- _HOW TO COMPLETE THIS TASK_: Where a line in the entries below contains the word "Currency", it counts; give the total by itself.

- _Saved data entries_:
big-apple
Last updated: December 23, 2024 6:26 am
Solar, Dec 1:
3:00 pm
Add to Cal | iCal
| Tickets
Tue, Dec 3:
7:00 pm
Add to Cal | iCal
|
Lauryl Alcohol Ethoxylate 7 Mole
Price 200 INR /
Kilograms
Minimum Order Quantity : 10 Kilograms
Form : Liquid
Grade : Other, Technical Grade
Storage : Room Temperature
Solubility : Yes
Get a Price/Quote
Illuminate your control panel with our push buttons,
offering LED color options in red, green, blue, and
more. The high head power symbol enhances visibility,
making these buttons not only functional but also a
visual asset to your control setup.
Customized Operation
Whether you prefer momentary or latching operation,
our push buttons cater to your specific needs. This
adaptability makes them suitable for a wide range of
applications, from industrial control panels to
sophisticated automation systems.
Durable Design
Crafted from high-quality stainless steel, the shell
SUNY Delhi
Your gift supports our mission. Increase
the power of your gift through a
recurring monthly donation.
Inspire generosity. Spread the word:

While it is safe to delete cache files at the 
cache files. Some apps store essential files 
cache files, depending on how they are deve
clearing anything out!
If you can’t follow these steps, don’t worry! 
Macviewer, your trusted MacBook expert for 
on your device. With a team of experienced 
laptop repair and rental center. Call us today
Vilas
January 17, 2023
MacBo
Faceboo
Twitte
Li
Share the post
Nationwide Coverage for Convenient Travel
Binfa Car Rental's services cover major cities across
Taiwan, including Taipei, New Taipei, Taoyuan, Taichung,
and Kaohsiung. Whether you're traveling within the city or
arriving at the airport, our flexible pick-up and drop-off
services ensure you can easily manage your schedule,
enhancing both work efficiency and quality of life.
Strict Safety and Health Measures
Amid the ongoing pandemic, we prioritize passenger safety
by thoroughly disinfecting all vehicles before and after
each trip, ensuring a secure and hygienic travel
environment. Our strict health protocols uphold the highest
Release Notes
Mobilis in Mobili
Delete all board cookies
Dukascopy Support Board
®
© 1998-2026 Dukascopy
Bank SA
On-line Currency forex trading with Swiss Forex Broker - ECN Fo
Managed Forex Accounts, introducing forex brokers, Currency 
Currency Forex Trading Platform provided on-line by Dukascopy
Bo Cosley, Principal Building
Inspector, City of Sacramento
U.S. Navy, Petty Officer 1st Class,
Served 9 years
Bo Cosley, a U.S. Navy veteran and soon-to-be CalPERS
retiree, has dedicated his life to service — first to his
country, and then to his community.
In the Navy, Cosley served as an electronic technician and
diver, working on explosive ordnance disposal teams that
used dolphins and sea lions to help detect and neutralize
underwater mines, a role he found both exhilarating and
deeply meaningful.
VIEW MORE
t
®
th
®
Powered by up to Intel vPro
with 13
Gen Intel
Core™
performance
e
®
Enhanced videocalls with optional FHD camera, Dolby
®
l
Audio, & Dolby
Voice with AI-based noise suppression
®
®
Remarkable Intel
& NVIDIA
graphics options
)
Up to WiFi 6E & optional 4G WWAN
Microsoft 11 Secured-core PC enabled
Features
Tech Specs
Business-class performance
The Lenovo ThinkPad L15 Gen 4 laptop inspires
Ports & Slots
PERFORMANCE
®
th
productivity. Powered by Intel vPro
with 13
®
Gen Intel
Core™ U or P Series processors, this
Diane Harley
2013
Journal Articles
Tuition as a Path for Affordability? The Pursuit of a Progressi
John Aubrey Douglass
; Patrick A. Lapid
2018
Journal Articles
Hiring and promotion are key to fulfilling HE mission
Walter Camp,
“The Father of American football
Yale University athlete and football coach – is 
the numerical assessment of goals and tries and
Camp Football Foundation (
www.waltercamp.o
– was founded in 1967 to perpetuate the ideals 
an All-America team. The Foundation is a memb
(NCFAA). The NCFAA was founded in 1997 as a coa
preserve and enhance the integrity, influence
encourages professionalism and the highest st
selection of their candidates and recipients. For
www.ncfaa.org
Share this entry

- _YOUR SOLUTION_: 3